Home » 7 Jenis Solar Panel yang Bagus dan Cara Memilihnya

7 Jenis Solar Panel yang Bagus dan Cara Memilihnya

Dalam kategori: Solar Panel
Oleh: Mendy
Ditulis pada:
jenis solar panel

Pemakaian panel surya sebagai sumber energi listrik rumahan diprediksi akan mengalami peningkatan. Banyak keuntungan yang bisa didapat dari sana. Jika Sahabat tertarik dengan pemasangan pembangkit listrik tenaga surya (PLTS), maka Sahabat harus tahu jenis solar panel yang tepat untuk dipasang di sana.

Panel surya yang bisa Sahabat temukan di berbagai tempat tidak semuanya memiliki jenis yang sama. Ada panel surya yang pas digunakan untuk pemakaian listrik yang besar ada juga yang optimal digunakan untuk keperluan cadangan daya. Memilih jenis yang tepat akan membuat Sahabat terhindar dari kerugian.

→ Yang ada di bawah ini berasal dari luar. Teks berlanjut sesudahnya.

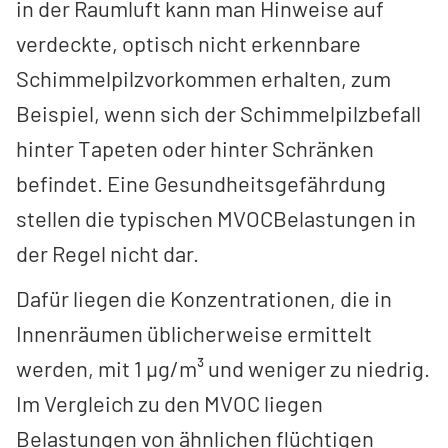
in der Raumluft kann man Hinweise auf
verdeckte, optisch nicht erkennbare
Schimmelpilzvorkommen erhalten, zum
Beispiel, wenn sich der Schimmelpilzbefall
hinter Tapeten oder hinter Schränken
befindet. Eine Gesundheitsgefährdung
stellen die typischen MVOC­Belastungen in
der Regel nicht dar.
Dafür liegen die Konzentrationen, die in
Innenräumen üblicherweise ermittelt
werden, mit 1 µg/m³ und weniger zu niedrig.
Im Vergleich zu den MVOC liegen
Belastungen von ähnlichen flüchtigen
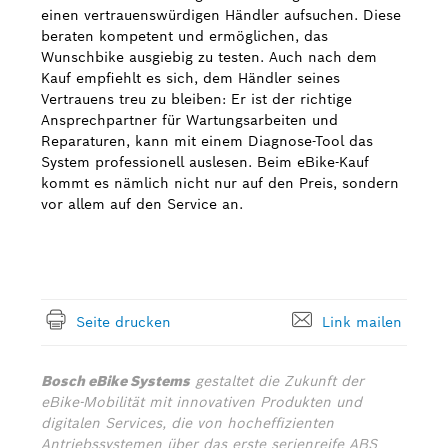
einen vertrauenswürdigen Händler aufsuchen. Diese
beraten kompetent und ermöglichen, das
Wunschbike ausgiebig zu testen. Auch nach dem
Kauf empfiehlt es sich, dem Händler seines
Vertrauens treu zu bleiben: Er ist der richtige
Ansprechpartner für Wartungsarbeiten und
Reparaturen, kann mit einem Diagnose-Tool das
System professionell auslesen. Beim eBike-Kauf
kommt es nämlich nicht nur auf den Preis, sondern
vor allem auf den Service an.
Seite drucken
Link mailen
Bosch eBike Systems
gestaltet die Zukunft der
eBike-Mobilität mit innovativen Produkten und
digitalen Services, die von hocheffizienten
Antriebssystemen über das erste serienreife ABS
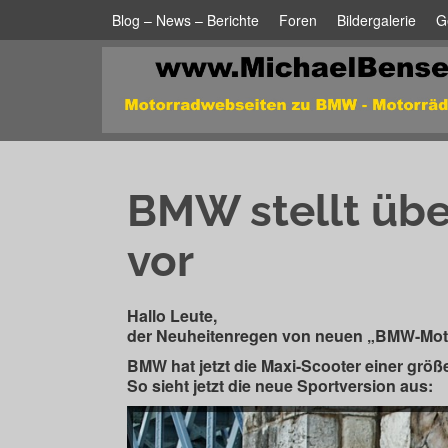
Blog – News – Berichte
Foren
Bildergalerie
G
BMW stellt übe
vor
Hallo Leute,
der Neuheitenregen von neuen „BMW-Motor
BMW hat jetzt die Maxi-Scooter einer grö
So sieht jetzt die neue Sportversion aus:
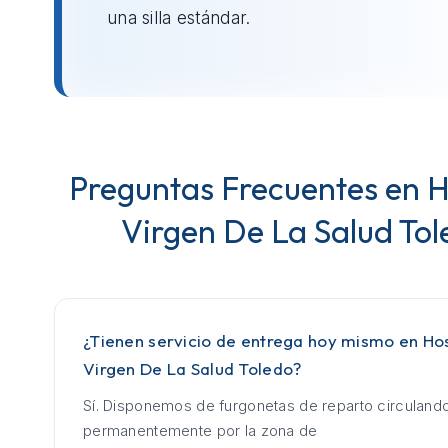
una silla estándar.
Preguntas Frecuentes en H
Virgen De La Salud Tol
¿Tienen servicio de entrega hoy mismo en Hos
Virgen De La Salud Toledo?
Sí. Disponemos de furgonetas de reparto circuland
permanentemente por la zona de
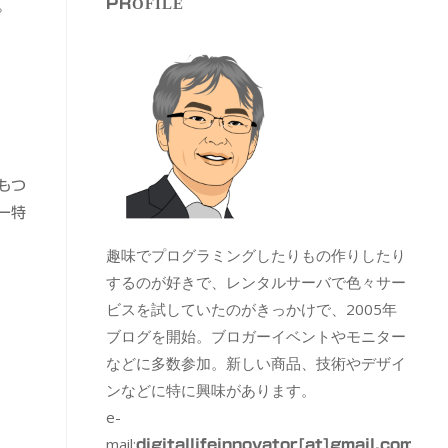
PROFILE
。
もつ
ー特
趣味でプログラミングしたりもの作りしたり
するのが好きで、レンタルサーバで色々サー
ビスを試していたのがきっかけで、2005年
ブログを開始。ブロガーイベントやモニター
などに多数参加。新しい商品、技術やデザイ
ンなどに特に興味があります。
e-
mail:
digitallifeinnovator[at]gmail.com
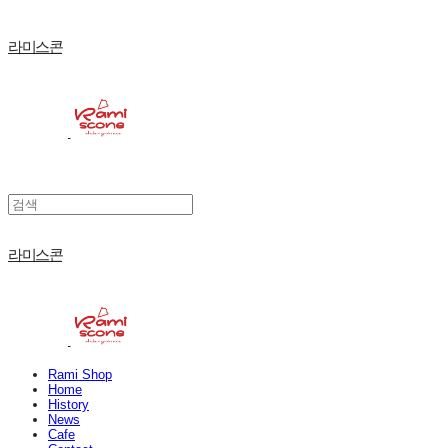
라미스콘
라미스콘
Rami Shop
Home
History
News
Cafe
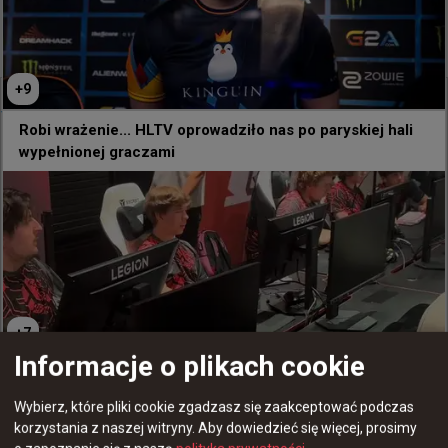
godzinę temu
wojteq
#
f1ku
F1KU z bagietką zaprasza do oglądania zmagań jego
formacji
+
9
@
MetizportCS
Robi wrażenie... HLTV oprowadziło nas po paryskiej hali
Kilka słów od F1KA 🥖 Chyba jesteśmy gotowi na EWC! 

wypełnionej graczami
#ewc @EpicBet1X2
+
7
Informacje o plikach cookie
Gizmy na Nuke'u zanotował trzeci najwyższy rating w
historii LAN-ów CS2 na pojedynczej mapie
Wybierz, które pliki cookie zgadzasz się zaakceptować podczas
korzystania z naszej witryny.
Aby dowiedzieć się więcej, prosimy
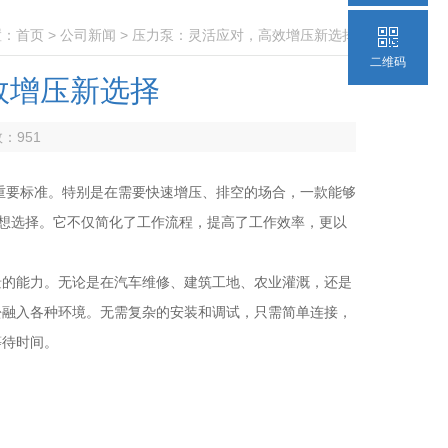
置：
首页
>
公司新闻
> 压力泵：灵活应对，高效增压新选择
二维码
效增压新选择
数：
951
要标准。特别是在需要快速增压、排空的场合，一款能够
理想选择。它不仅简化了工作流程，提高了工作效率，更以
的能力。无论是在汽车维修、建筑工地、农业灌溉，还是
松融入各种环境。无需复杂的安装和调试，只需简单连接，
等待时间。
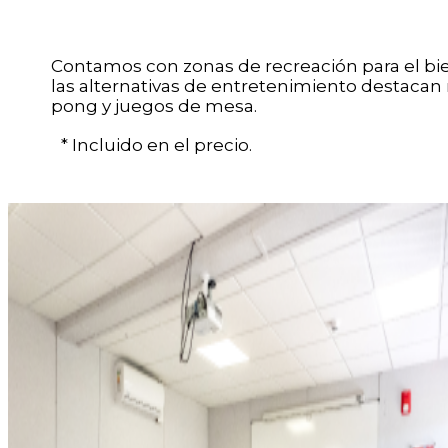
Contamos con zonas de recreación para el bi
las alternativas de entretenimiento destacan
pong y juegos de mesa.
* Incluido en el precio.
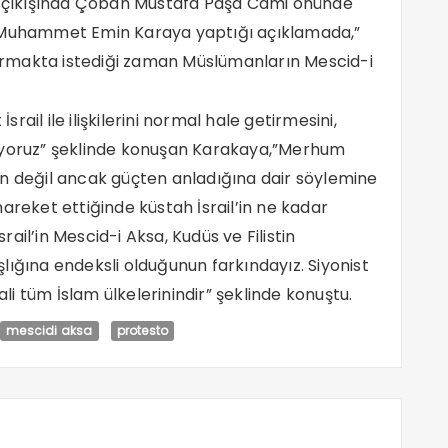
çıkışında Çoban Mustafa Paşa Cami önünde
ı Muhammet Emin Karaya yaptığı açıklamada,”
sturmakta istediği zaman Müslümanların Mescid-i
srail ile ilişkilerini normal hale getirmesini,
mıyoruz” şeklinde konuşan Karakaya,”Merhum
en değil ancak güçten anladığına dair söylemine
areket ettiğinde küstah İsrail’in ne kadar
srail’in Mescid-i Aksa, Kudüs ve Filistin
lığına endeksli olduğunun farkındayız. Siyonist
ali tüm İslam ülkelerinindir” şeklinde konuştu.
mescidi aksa
protesto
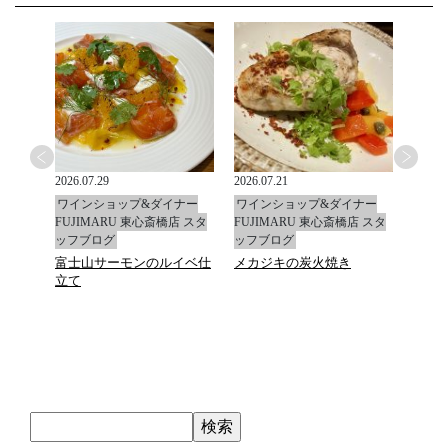
2026.07.29
2026.07.21
2026.0
ナー
ワインショップ&ダイナー
ワインショップ&ダイナー
ワイ
店 スタ
FUJIMARU 東心斎橋店 スタ
FUJIMARU 東心斎橋店 スタ
FUJ
ッフブログ
ッフブログ
ッフ
富士山サーモンのルイベ仕
メカジキの炭火焼き
マデ
立て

Monocrystalline (mono) dan polycrystalline (poli) adalah dua jenis panel surya yang mudah ditemukan. Keduanya memang memiliki efektifitas dan spesifikasi yang diperlukan untuk PLTS rumah. Jenis panel surya bukan hanya 2 saja. Sahabat bisa menemukan dan ketahui jenis panel surya lainnya di sini.

Baca juga:

Macam-macam Jenis Solar Panel

Panel surya umumnya dikategorikan berdasarkan efisiensi dan material. Selain keduanya, proses dan teknologi produksi biasanya menentukan perbedaan tipe. Ada banyak jenis panel surya yang diproduksi, beberapa sudah terkenal dan digunakan secara luas dan beberapa yang masih diteliti dan dikembangkan.

Agar tidak terus penasaran, berikut adalah macam macam solar panel yang harus Sahabat ketahui.

1. Monocrystalline

Monocrystalline

Monocrystalline Solar Panels (Mono-SI) merupakan jenis panel surya yang paling umum dan paling murni. Material dari panel surya ini adalah silikon monocrystalline. Dari rupanya, panel surya monocrystalline memiliki warna gelap dan bagian ujungnya membulat. Panel surya ini termasuk yang paling banyak dipakai.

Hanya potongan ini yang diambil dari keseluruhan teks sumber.